Good morning
And a hearty hello from New Zealand. It is lovely to be in this glorious country, where I spent a quick night in Auckland, and am now in Christchurch for a night before then driving down to Queenstown tomorrow for a couple of weeks on a somewhat challenging but hopefully ultimately worthwhile work-related mission.
Much less challenging, and much more fun, will be my return to NZ in October, together with a small group of Travel Insiders, and our enjoyment of the country, its finest sights, activities, and, yes, events, food and drink too. I’m glad I have this opportunity now to ‘fine tune’ the itinerary we’ll enjoy in October for best results. Please consider joining us for our Epicurean Extravaganza this October – full details here.
We have a single lady seeking a companion for the NZ trip. If you are also a single lady and would like to share so as to avoid the single supplement, please let me know.
If you are considering traveling to NZ, either with us in October or any other time, then you probably know that New Zealanders speak English. But not 100% identically to the US; so here’s an article to help you to translate some of the more obscure NZ expressions.
My travels from Seattle to NZ were extraordinarily positive. While you might think I’ve never found an airline I didn’t vehemently dislike, that is not the case with Hawaiian Airlines, at least based on my flights SEA-HNL and HNL-AKL this week.
The fairly full A330 from SEA-HNL pushed back a minute early and arrived early into Honolulu too, after a very pleasant flight. Seatback videos in coach, USB ports at all seats, free breakfast that was not only edible but actually nice, and a free ‘welcome to Hawaii’ tropical fruit and rum cocktail shortly before landing in Honolulu, all with a very friendly flight crew, made for a great flight.

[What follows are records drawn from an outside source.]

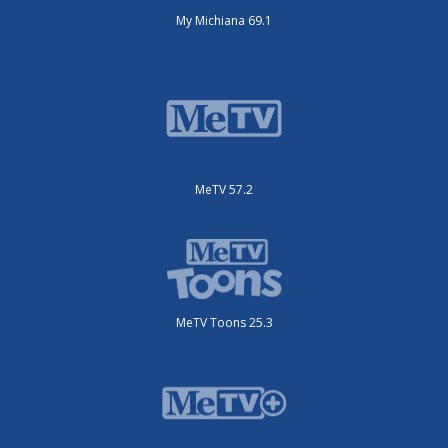
My Michiana 69.1
MeTV 57.2
MeTV Toons 25.3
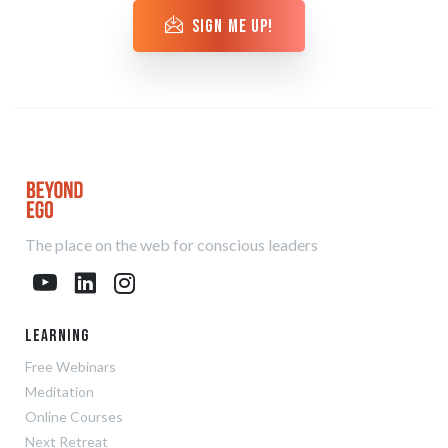
sign me up!
The place on the web for conscious leaders
Learning
Free Webinars
Meditation
Online Courses
Next Retreat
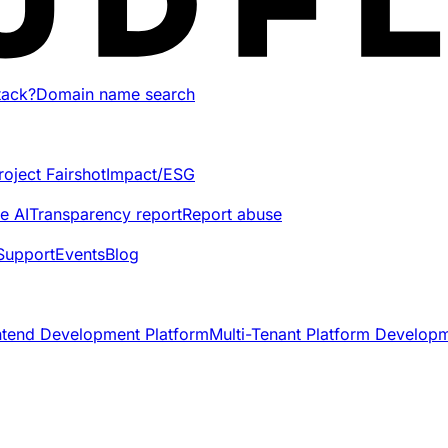
tack?
Domain name search
roject Fairshot
Impact/ESG
e AI
Transparency report
Report abuse
Support
Events
Blog
ntend Development Platform
Multi-Tenant Platform Develop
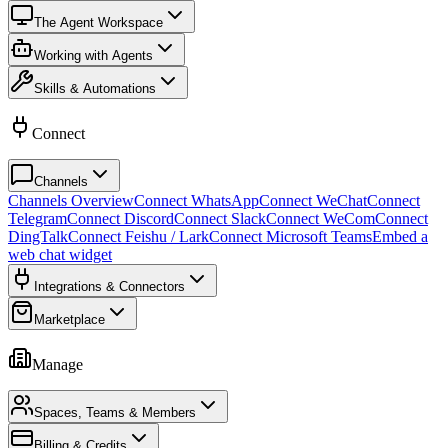
The Agent Workspace
Working with Agents
Skills & Automations
Connect
Channels
Channels Overview
Connect WhatsApp
Connect WeChat
Connect
Telegram
Connect Discord
Connect Slack
Connect WeCom
Connect
DingTalk
Connect Feishu / Lark
Connect Microsoft Teams
Embed a
web chat widget
Integrations & Connectors
Marketplace
Manage
Spaces, Teams & Members
Billing & Credits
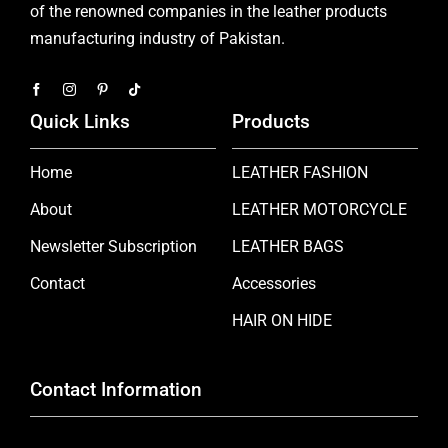
of the renowned companies in the leather products
manufacturing industry of Pakistan.
Quick Links
Products
Home
LEATHER FASHION
About
LEATHER MOTORCYCLE
Newsletter Subscription
LEATHER BAGS
Contact
Accessories
HAIR ON HIDE
Contact Information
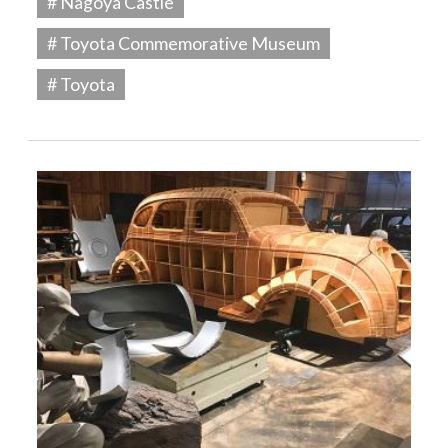
# Nagoya Castle
# Toyota Commemorative Museum
# Toyota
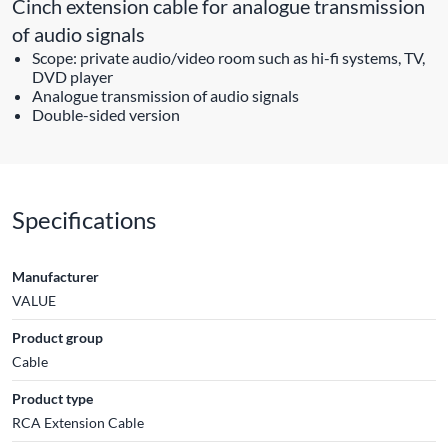
Cinch extension cable for analogue transmission
of audio signals
Scope: private audio/video room such as hi-fi systems, TV,
DVD player
Analogue transmission of audio signals
Double-sided version
Specifications
Manufacturer
VALUE
Product group
Cable
Product type
RCA Extension Cable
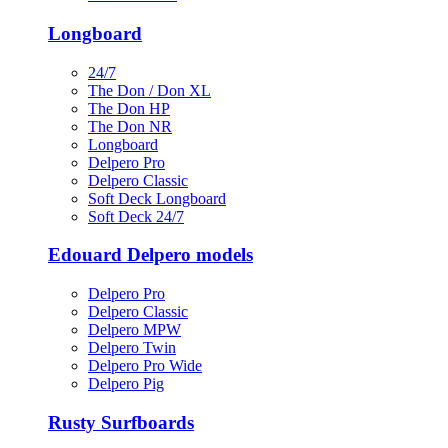
Longboard
24/7
The Don / Don XL
The Don HP
The Don NR
Longboard
Delpero Pro
Delpero Classic
Soft Deck Longboard
Soft Deck 24/7
Edouard Delpero models
Delpero Pro
Delpero Classic
Delpero MPW
Delpero Twin
Delpero Pro Wide
Delpero Pig
Rusty Surfboards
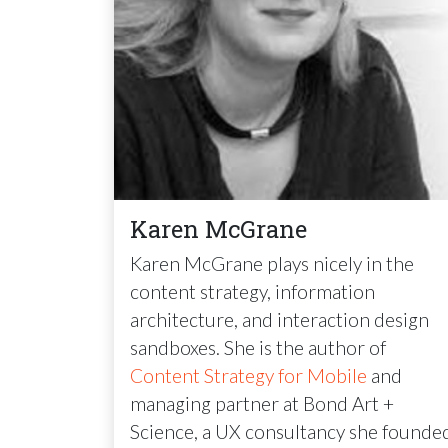
Karen McGrane
Karen McGrane plays nicely in the
content strategy, information
architecture, and interaction design
sandboxes. She is the author of
Content Strategy for Mobile
and
managing partner at Bond Art +
Science, a UX consultancy she founde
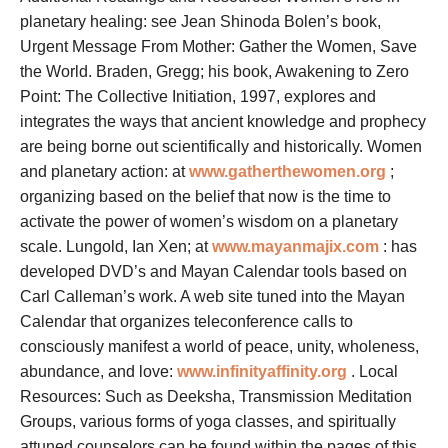
planetary healing: see Jean Shinoda Bolen’s book,
Urgent Message From Mother: Gather the Women, Save
the World. Braden, Gregg; his book, Awakening to Zero
Point: The Collective Initiation, 1997, explores and
integrates the ways that ancient knowledge and prophecy
are being borne out scientifically and historically. Women
and planetary action: at
www.gatherthewomen.org
;
organizing based on the belief that now is the time to
activate the power of women’s wisdom on a planetary
scale. Lungold, Ian Xen; at
www.mayanmajix.com
: has
developed DVD’s and Mayan Calendar tools based on
Carl Calleman’s work. A web site tuned into the Mayan
Calendar that organizes teleconference calls to
consciously manifest a world of peace, unity, wholeness,
abundance, and love:
www.infinityaffinity.org
. Local
Resources: Such as Deeksha, Transmission Meditation
Groups, various forms of yoga classes, and spiritually
attuned counselors can be found within the pages of this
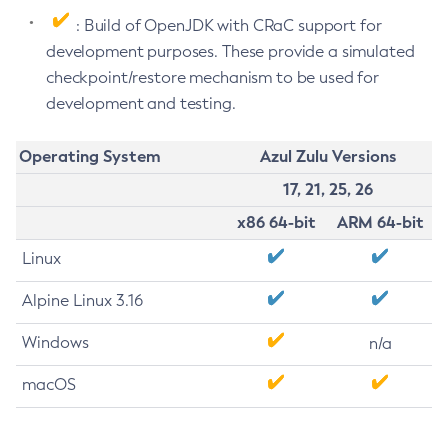
: Build of OpenJDK with CRaC support for
development purposes. These provide a simulated
checkpoint/restore mechanism to be used for
development and testing.
Operating System
Azul Zulu Versions
17, 21, 25, 26
x86 64-bit
ARM 64-bit
Linux
Alpine Linux 3.16
Windows
n/a
macOS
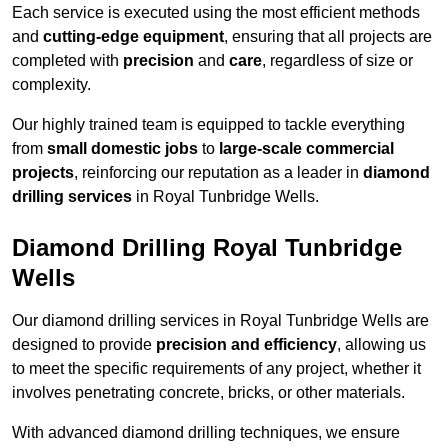
Each service is executed using the most efficient methods
and
cutting-edge equipment
, ensuring that all projects are
completed with
precision
and
care
, regardless of size or
complexity.
Our highly trained team is equipped to tackle everything
from
small domestic jobs
to
large-scale commercial
projects
, reinforcing our reputation as a leader in
diamond
drilling services
in Royal Tunbridge Wells.
Diamond Drilling Royal Tunbridge
Wells
Our diamond drilling services in Royal Tunbridge Wells are
designed to provide
precision and efficiency
, allowing us
to meet the specific requirements of any project, whether it
involves penetrating concrete, bricks, or other materials.
With advanced diamond drilling techniques, we ensure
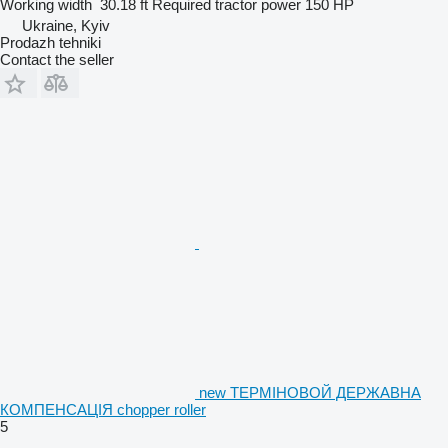
Working width
30.18 ft
Required tractor power
150 HP
Ukraine, Kyiv
Prodazh tehniki
Contact the seller
new ТЕРМІНОВОЙ ДЕРЖАВНА
КОМПЕНСАЦІЯ chopper roller
5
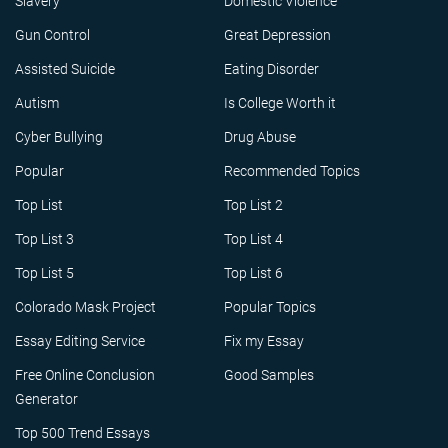
Slavery
Domestic Violence
Gun Control
Great Depression
Assisted Suicide
Eating Disorder
Autism
Is College Worth it
Cyber Bullying
Drug Abuse
Popular
Recommended Topics
Top List
Top List 2
Top List 3
Top List 4
Top List 5
Top List 6
Colorado Mask Project
Popular Topics
Essay Editing Service
Fix my Essay
Free Online Conclusion
Good Samples
Generator
Top 500 Trend Essays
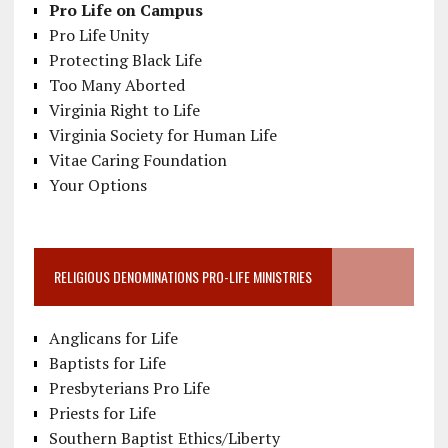
Pro Life on Campus
Pro Life Unity
Protecting Black Life
Too Many Aborted
Virginia Right to Life
Virginia Society for Human Life
Vitae Caring Foundation
Your Options
RELIGIOUS DENOMINATIONS PRO-LIFE MINISTRIES
Anglicans for Life
Baptists for Life
Presbyterians Pro Life
Priests for Life
Southern Baptist Ethics/Liberty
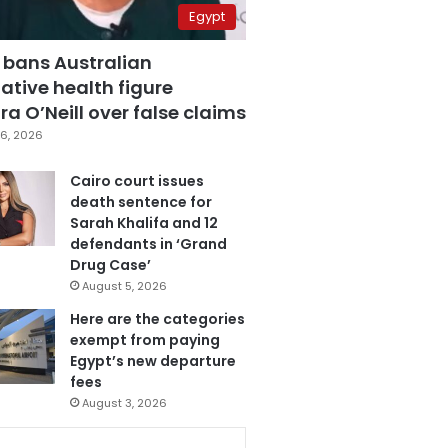
Egypt
 bans Australian
ative health figure
a O’Neill over false claims
6, 2026
Cairo court issues
death sentence for
Sarah Khalifa and 12
defendants in ‘Grand
Drug Case’
August 5, 2026
Here are the categories
exempt from paying
Egypt’s new departure
fees
August 3, 2026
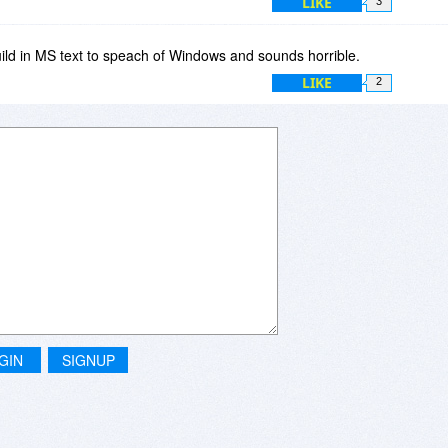
LIKE
3
build in MS text to speach of Windows and sounds horrible.
LIKE
2
GIN
SIGNUP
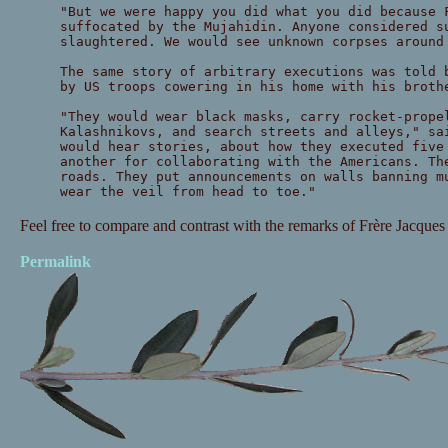
"But we were happy you did what you did because 
suffocated by the Mujahidin. Anyone considered s
slaughtered. We would see unknown corpses around
The same story of arbitrary executions was told 
by US troops cowering in his home with his broth
"They would wear black masks, carry rocket-prope
Kalashnikovs, and search streets and alleys," sa
would hear stories, about how they executed five
another for collaborating with the Americans. Th
roads. They put announcements on walls banning m
wear the veil from head to toe."
Feel free to compare and contrast with the remarks of Frère Jacques
Permalink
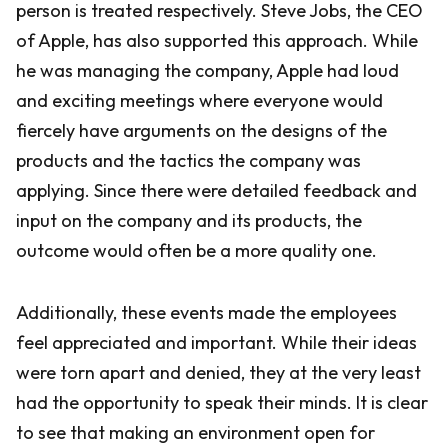
person is treated respectively. Steve Jobs, the CEO
of Apple, has also supported this approach. While
he was managing the company, Apple had loud
and exciting meetings where everyone would
fiercely have arguments on the designs of the
products and the tactics the company was
applying. Since there were detailed feedback and
input on the company and its products, the
outcome would often be a more quality one.
Additionally, these events made the employees
feel appreciated and important. While their ideas
were torn apart and denied, they at the very least
had the opportunity to speak their minds. It is clear
to see that making an environment open for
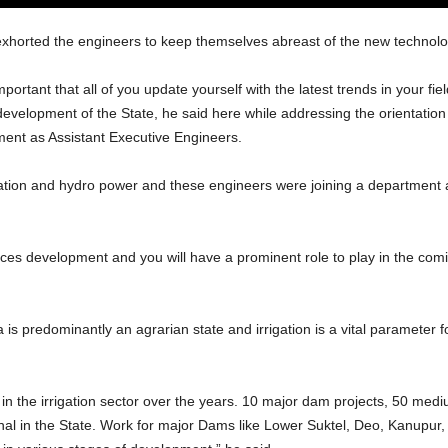
xhorted the engineers to keep themselves abreast of the new technologi
portant that all of you update yourself with the latest trends in your fie
 development of the State, he said here while addressing the orientati
ent as Assistant Executive Engineers.
gation and hydro power and these engineers were joining a department at
rces development and you will have a prominent role to play in the comi
 is predominantly an agrarian state and irrigation is a vital parameter f
 the irrigation sector over the years. 10 major dam projects, 50 me
nal in the State. Work for major Dams like Lower Suktel, Deo, Kanupur, 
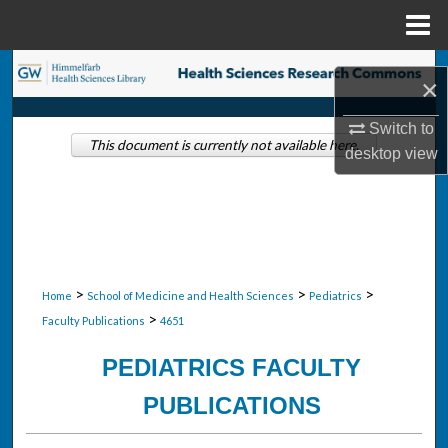
Menu
Home
Search
×
Browse Collections
Switch to
This document is currently not available here.
desktop
view
My Account
About
Digital Commons Network™
>
>
>
Home
School of Medicine and Health Sciences
Pediatrics
>
Faculty Publications
4651
PEDIATRICS FACULTY
PUBLICATIONS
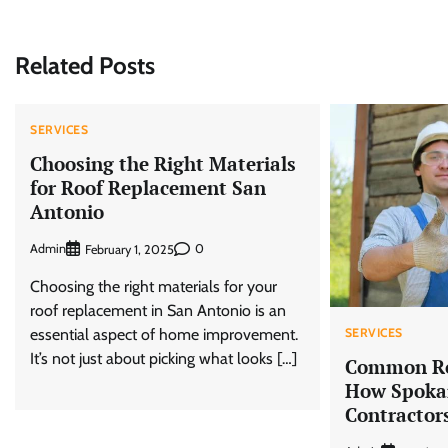
navigation
Related Posts
SERVICES
Choosing the Right Materials
for Roof Replacement San
Antonio
Admin
0
February 1, 2025
Choosing the right materials for your
roof replacement in San Antonio is an
essential aspect of home improvement.
SERVICES
It’s not just about picking what looks […]
Common Ro
How Spokan
Contractor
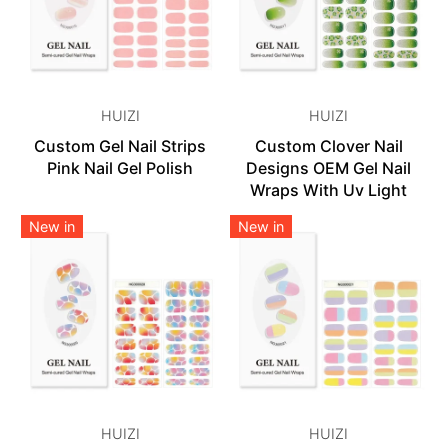
HUIZI
HUIZI
Custom Gel Nail Strips
Custom Clover Nail
Pink Nail Gel Polish
Designs OEM Gel Nail
Wraps With Uv Light
New in
New in
HUIZI
HUIZI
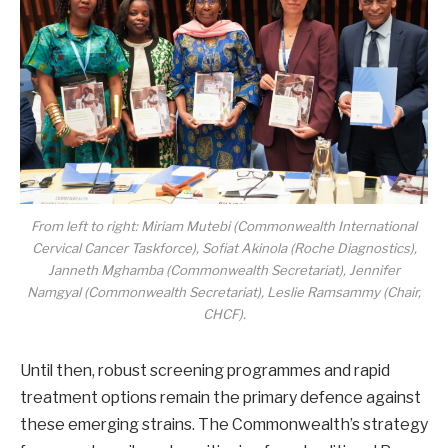
From left to right: Miriam Mutebi (Commonwealth International
Cervical Cancer Taskforce), Sofiat Akinola (Roche Diagnostics),
Janneth Mghamba (Commonwealth Secretariat), Jennifer
Namgyal (Commonwealth Secretariat), Leslie Ramsammy (Chair,
CHCF).
Until then, robust screening programmes and rapid
treatment options remain the primary defence against
these emerging strains. The Commonwealth’s strategy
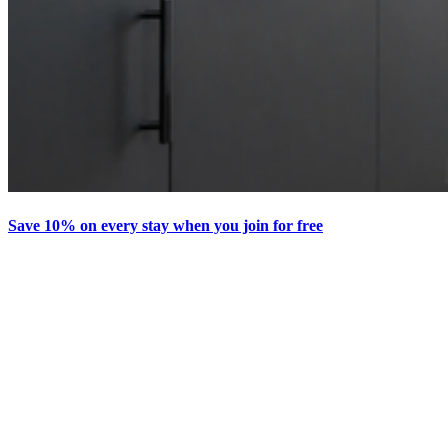
Save 10% on every stay when you join for free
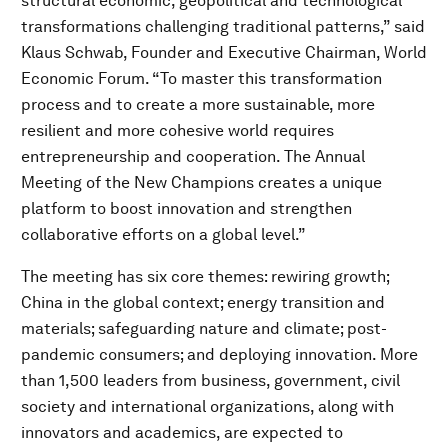
structural economic, geopolitical and technological
transformations challenging traditional patterns,” said
Klaus Schwab, Founder and Executive Chairman, World
Economic Forum. “To master this transformation
process and to create a more sustainable, more
resilient and more cohesive world requires
entrepreneurship and cooperation. The Annual
Meeting of the New Champions creates a unique
platform to boost innovation and strengthen
collaborative efforts on a global level.”
The meeting has six core themes: rewiring growth;
China in the global context; energy transition and
materials; safeguarding nature and climate; post-
pandemic consumers; and deploying innovation. More
than 1,500 leaders from business, government, civil
society and international organizations, along with
innovators and academics, are expected to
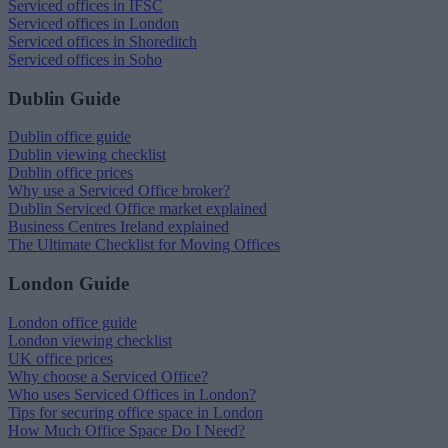
Serviced offices in IFSC
Serviced offices in London
Serviced offices in Shoreditch
Serviced offices in Soho
Dublin Guide
Dublin office guide
Dublin viewing checklist
Dublin office prices
Why use a Serviced Office broker?
Dublin Serviced Office market explained
Business Centres Ireland explained
The Ultimate Checklist for Moving Offices
London Guide
London office guide
London viewing checklist
UK office prices
Why choose a Serviced Office?
Who uses Serviced Offices in London?
Tips for securing office space in London
How Much Office Space Do I Need?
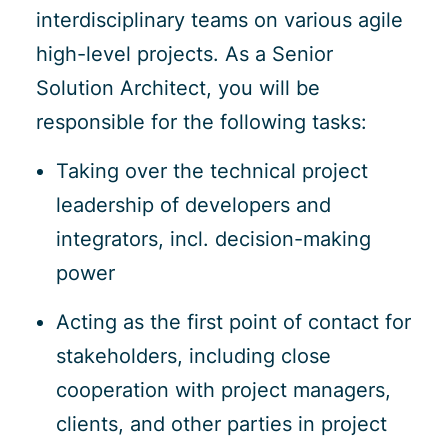
interdisciplinary teams on various agile
high-level projects. As a Senior
Solution Architect, you will be
responsible for the following tasks:
Taking over the technical project
leadership of developers and
integrators, incl. decision-making
power
Acting as the first point of contact for
stakeholders, including close
cooperation with project managers,
clients, and other parties in project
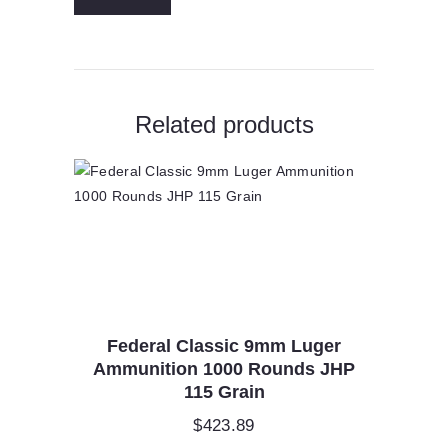
Related products
Federal Classic 9mm Luger
Ammunition 1000 Rounds JHP
115 Grain
$
423.89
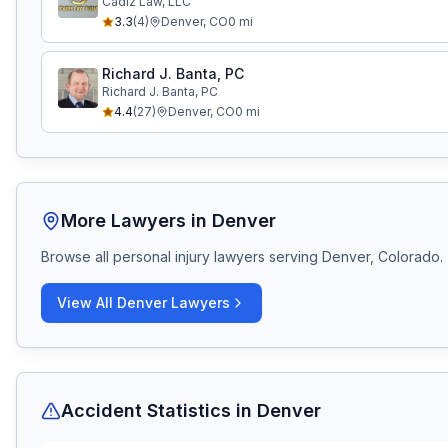
Cadiz Law, LLC
3.3
(
4
)
Denver
,
CO
0
mi
Richard J. Banta, PC
Richard J. Banta, PC
4.4
(
27
)
Denver
,
CO
0
mi
More Lawyers in
Denver
Browse all personal injury lawyers serving
Denver, Colorado
.
View All
Denver
Lawyers
Accident Statistics in
Denver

The flight on to Auckland, on a nearly new A330, was amazing, in a simultaneously good and bad way. Again there was an ontime pushback and early arrival, and a very friendly and attentive flight crew. But the most amazing thing was having an entire row of four seats to myself. As was also the case for most other people on the flight as well. I’d almost forgotten what this once common luxury felt like, and it was great to re-experience it again on the nine-hour flight to Auckland. But the bad thing about this – no airline can survive these days on 25% load factors. I’m very worried that the marvelous HA flights to NZ might be at risk of cancellation if such load factors are common on the route.
I’d certainly urge everyone to consider giving their support to HA on this route, and everywhere else Hawaiian Airlines flies. In my earlier comments about Fiji Airways, I’d observed that their attempts to create an ‘island feeling’ to their flights failed in a sadly amateurish fashion. But Hawaiian Airlines has done an excellent job of transporting the distinctively friendly and relaxed Hawaiian lifestyle to their flights, and in a polished and professional manner. I often observe that it is impossible to tell the difference between a flight on the three major carriers – but having now enjoyed these two HA flights, I’m reassured that, if an airline really wanted to be distinctive and different, it could be.
As mentioned last week, this is a shorter than normal newsletter, although I did manage to write a couple of additional items prior to heading ‘downunder’ that are attached to the newsletter so as to fill out the time you usually allow for reading your weekly Travel Insider.
One is a horror story about United Airlines. It is much more than a single-issue problem, however. It raises all sorts of additional questions above and beyond the simple fact of United requiring a passenger that it stranded in Sydney to spend $700 of their own money to phone through to United’s US reservation center to book an alternate flight (even though UA have a toll-free number in Australia, and even though you’d think UA’s airport staff would reluctantly agree to rebook the guy themselves). Read it and weep, and discover, yet again, why we hate the airlines with both passion and justification, and why we desperately need to complete the deregulation process that was only half done, way back in the late 1970s.
It is time now to open the US skies to any airlines that meet safety and operational standards, no matter where in the world their shareholders live.
The other item takes from the very complicated experience I went through over the last couple of weeks, during which I evaluated and identified a replacement camera to take with me down to NZ. Digital cameras have of course evolved and improved enormously since their first appearance, now more than 20 years ago, but in truth, the changes over the last few years have been minor and incremental rather than as exciting and essential as they were in the first decade or so – indeed, the camera I replaced was eight years old and only now becoming arguably due for retirement.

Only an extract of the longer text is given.